Algorithm for Recognizing Canonical References
When a canonical reference is to be automatically processed
according to this method, the following occurs:
- The reference is analysed into a series of component
targets, using the delim and length
attributes on the step elements within the relevant
refsDecl, as described below. The target from the first
step element is made available for use in the
subsequent pointer processing as %1, that from the second
as %2, and so on. The number of targets N must be noted,
as it will be used in later steps of the algorithm. (Targets
with numbers greater than N may be referenced, but they will be
null strings.)
- Starting at the root of the tree (i.e. the text
element, for a TEI-conformant document), a search is made
following the specifications of the pointer in the first
step element: its from and to
attributes are processed exactly as would be done with an
xptr element.
- If there are more targets to be located, the search
continues by following the pointer specifications in the next
step element, using as location source the span located
by the previous step. Except for this special location
source, the processing is still identical to that done for an
xptr element. (Note that this does not prevent an
expansion of the location source at any step, either by using
keywords such as previous which search outside the
location source, or by an explicit return to root.)

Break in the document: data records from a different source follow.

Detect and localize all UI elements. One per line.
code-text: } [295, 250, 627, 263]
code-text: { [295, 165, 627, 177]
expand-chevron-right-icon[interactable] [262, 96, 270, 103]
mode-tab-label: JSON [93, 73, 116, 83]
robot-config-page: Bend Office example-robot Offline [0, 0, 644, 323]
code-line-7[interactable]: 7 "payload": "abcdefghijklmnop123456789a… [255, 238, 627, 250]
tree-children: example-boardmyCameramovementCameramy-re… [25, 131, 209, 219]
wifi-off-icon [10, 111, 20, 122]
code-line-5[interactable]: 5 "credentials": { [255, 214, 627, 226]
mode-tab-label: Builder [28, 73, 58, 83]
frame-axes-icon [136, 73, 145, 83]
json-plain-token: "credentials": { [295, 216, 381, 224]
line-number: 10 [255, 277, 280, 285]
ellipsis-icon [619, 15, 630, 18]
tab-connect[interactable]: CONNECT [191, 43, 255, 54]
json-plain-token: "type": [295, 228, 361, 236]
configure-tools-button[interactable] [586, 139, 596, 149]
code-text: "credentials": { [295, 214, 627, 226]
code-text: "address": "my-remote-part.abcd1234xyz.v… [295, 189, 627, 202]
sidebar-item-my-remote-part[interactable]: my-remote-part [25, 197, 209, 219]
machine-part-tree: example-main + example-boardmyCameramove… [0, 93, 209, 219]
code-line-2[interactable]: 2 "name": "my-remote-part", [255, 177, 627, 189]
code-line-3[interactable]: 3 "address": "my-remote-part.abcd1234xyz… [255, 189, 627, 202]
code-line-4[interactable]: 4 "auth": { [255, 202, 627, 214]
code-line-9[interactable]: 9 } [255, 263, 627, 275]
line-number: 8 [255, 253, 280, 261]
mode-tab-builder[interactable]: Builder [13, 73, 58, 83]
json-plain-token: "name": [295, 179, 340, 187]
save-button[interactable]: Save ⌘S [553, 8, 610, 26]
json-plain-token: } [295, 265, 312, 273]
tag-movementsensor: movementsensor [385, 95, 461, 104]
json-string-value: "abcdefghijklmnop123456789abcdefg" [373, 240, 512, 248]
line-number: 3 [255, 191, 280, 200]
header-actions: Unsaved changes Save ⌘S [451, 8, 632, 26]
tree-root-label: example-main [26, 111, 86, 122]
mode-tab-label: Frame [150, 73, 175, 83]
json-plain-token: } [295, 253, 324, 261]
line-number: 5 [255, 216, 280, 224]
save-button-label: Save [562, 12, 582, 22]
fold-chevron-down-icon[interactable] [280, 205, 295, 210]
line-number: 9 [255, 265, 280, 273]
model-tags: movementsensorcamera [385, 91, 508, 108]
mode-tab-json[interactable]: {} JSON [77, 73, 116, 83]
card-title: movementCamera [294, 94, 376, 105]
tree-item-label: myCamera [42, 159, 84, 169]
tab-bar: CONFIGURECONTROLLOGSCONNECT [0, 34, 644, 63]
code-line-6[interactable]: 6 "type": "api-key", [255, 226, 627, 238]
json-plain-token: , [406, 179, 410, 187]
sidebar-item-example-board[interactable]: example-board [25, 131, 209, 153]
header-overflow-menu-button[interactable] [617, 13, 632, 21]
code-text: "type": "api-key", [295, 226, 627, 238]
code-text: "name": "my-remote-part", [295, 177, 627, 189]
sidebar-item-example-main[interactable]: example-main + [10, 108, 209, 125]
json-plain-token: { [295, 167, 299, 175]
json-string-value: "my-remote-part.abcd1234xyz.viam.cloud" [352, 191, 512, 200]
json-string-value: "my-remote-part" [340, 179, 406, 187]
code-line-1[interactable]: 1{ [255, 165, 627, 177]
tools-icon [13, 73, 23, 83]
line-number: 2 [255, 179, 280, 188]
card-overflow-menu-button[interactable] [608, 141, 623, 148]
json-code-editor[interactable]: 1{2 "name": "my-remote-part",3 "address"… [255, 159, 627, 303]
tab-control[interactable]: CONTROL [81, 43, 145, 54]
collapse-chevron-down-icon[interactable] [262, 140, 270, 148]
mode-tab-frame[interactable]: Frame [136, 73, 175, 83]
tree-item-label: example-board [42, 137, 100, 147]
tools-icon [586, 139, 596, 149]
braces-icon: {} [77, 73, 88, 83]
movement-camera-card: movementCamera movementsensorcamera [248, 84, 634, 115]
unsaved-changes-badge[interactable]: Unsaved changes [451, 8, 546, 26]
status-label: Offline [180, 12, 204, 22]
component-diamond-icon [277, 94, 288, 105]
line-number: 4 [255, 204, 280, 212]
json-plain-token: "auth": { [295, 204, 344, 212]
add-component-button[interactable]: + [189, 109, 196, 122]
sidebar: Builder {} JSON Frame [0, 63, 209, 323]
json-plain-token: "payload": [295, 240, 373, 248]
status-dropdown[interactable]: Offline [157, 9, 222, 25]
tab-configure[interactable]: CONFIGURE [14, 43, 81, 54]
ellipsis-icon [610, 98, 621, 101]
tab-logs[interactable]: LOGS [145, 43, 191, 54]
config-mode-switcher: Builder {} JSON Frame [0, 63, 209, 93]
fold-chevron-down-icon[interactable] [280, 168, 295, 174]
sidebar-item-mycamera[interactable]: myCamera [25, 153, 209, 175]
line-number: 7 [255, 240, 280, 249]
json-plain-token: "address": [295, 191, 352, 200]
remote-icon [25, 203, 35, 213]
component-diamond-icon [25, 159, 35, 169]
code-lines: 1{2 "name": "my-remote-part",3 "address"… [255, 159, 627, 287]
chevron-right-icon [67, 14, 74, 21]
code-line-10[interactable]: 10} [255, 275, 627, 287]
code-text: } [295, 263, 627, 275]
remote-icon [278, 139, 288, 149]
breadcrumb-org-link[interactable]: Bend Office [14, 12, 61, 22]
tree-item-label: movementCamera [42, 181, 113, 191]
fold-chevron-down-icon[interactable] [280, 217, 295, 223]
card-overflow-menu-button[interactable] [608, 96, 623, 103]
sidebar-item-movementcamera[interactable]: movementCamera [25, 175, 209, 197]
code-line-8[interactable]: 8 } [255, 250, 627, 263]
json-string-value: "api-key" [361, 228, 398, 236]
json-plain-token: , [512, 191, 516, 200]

- When N step elements have been processed, the
search is complete. The final result of the reference is a point
or span of text, as with extended pointers.
Note that there is no backtracking or other attempt at recovery
if a pointer fails. It is instead possible to design the
pointers so that backtracking is not necessary: see the final
example below.
When analyzing a reference into component targets, the following
procedure is adopted for each step element that is
used:
- If only the length attribute is specified,
exactly that number of characters is taken from the reference.
Entity references are resolved before characters are counted.
(This implies that references containing entity references may
behave differently on different systems.)
- If only the delim attribute was specified,
every character up to the next occurrence of the specified
delimiter is taken from the reference, and the delimiter itself
is removed.
- If both length and delim attributes
are specified, a test is made for the presence of the delimiter
in the reference string immediately following the specified
number of characters; if this test fails, the reference fails.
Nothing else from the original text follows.